━━ EXTRACTED MATERIAL ━━

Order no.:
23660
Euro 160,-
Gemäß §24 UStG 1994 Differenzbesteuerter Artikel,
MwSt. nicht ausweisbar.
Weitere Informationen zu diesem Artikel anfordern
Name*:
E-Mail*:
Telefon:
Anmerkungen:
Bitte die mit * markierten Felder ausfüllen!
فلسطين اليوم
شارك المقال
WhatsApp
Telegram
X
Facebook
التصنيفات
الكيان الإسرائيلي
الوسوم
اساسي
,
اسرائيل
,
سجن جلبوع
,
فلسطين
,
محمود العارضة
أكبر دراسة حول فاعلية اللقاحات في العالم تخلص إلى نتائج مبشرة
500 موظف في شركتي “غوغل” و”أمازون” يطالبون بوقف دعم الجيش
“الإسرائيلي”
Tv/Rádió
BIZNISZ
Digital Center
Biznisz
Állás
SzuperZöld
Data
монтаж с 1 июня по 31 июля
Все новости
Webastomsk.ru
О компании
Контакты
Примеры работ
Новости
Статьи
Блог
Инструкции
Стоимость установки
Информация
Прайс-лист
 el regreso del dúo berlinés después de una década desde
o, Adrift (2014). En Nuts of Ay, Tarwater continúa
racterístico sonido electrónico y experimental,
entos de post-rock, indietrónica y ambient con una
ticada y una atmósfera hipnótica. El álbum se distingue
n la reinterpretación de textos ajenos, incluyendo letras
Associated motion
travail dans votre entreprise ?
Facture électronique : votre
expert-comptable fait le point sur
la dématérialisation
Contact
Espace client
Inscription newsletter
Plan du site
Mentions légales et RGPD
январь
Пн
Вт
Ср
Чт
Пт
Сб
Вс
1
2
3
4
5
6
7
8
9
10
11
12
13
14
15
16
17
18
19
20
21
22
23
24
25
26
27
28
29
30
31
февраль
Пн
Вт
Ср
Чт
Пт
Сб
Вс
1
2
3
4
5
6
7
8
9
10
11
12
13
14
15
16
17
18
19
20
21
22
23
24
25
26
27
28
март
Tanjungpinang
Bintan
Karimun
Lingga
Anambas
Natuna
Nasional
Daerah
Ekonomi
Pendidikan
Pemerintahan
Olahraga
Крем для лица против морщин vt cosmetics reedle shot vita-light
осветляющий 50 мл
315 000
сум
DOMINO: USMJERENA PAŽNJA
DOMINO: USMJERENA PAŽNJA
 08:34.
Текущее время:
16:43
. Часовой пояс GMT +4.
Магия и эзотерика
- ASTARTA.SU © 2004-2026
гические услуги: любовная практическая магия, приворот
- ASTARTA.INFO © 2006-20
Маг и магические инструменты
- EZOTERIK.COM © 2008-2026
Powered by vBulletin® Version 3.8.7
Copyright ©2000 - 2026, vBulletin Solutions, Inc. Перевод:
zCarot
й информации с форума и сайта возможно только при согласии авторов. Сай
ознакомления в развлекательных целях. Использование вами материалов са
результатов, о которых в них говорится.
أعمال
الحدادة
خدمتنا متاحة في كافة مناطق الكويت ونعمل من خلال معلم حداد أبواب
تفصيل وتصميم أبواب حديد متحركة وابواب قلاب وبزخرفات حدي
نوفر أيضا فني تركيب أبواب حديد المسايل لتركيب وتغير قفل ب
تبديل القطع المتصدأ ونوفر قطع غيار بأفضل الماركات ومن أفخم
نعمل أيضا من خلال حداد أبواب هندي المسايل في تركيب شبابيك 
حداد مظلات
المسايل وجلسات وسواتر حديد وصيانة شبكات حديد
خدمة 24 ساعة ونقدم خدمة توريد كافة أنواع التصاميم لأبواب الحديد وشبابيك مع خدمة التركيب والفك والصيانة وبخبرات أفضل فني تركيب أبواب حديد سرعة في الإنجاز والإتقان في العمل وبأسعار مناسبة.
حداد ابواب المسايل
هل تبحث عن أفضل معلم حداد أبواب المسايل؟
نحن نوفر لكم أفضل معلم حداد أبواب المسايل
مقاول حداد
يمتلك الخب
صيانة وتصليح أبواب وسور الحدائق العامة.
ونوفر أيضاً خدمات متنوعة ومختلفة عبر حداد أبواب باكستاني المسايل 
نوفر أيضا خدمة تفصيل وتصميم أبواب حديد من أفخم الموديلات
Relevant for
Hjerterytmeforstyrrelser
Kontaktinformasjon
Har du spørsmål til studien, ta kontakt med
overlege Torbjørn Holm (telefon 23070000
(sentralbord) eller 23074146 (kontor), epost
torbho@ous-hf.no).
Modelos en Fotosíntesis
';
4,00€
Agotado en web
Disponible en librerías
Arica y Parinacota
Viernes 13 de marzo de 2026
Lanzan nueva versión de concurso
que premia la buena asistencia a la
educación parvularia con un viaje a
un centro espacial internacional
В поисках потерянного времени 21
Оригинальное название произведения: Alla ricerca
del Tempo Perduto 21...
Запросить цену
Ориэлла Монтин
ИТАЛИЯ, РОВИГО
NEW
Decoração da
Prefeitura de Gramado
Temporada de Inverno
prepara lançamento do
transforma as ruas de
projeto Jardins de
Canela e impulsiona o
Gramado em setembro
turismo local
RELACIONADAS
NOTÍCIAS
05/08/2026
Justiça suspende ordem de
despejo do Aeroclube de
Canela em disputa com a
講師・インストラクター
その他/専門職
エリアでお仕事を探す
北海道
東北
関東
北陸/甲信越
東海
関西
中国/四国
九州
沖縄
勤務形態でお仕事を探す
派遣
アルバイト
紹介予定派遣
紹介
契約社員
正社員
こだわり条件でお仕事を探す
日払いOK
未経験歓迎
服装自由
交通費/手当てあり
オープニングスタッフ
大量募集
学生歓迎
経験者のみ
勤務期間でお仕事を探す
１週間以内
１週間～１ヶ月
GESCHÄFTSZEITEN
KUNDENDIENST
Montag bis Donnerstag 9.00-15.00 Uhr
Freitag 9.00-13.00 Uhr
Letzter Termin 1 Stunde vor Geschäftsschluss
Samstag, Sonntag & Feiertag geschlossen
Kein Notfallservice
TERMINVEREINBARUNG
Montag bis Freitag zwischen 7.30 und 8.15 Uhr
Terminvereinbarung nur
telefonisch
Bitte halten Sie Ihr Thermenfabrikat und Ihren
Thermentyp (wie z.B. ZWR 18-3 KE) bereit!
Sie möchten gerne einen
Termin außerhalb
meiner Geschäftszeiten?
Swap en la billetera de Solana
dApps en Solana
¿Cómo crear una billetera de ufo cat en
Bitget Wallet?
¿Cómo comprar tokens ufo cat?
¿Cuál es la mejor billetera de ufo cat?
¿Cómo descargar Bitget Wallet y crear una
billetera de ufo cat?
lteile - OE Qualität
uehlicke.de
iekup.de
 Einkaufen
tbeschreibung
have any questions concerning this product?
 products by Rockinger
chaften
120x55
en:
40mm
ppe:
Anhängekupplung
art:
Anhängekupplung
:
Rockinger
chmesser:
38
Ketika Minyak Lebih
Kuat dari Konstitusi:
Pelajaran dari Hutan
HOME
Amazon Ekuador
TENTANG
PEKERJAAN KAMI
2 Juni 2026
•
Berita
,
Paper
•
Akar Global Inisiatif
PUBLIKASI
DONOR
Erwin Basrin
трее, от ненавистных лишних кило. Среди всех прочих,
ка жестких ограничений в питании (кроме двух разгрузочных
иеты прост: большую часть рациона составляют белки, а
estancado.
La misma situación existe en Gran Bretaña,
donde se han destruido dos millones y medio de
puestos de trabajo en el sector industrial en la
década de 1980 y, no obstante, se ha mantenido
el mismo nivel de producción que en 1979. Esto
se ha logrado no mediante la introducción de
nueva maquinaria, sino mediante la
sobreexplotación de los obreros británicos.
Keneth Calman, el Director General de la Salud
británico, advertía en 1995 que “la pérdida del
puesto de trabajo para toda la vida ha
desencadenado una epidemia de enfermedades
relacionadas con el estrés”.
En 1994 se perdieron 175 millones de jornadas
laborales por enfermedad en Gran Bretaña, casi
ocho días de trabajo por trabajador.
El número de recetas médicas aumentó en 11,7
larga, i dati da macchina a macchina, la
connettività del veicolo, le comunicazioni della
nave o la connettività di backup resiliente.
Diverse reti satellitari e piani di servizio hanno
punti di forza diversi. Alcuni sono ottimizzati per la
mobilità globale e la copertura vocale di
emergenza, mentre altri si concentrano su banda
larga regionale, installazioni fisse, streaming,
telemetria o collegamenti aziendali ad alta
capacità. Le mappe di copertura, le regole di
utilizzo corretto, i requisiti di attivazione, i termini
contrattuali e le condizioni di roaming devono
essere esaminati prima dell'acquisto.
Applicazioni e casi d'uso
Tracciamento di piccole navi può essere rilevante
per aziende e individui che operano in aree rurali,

━━━

WHAT THE EXERCISE ASKS: Report the lines above that contain "Bretaña".

PROBLEM SOLUTION:
La misma situación existe en Gran Bretaña,
laborales por enfermedad en Gran Bretaña, casi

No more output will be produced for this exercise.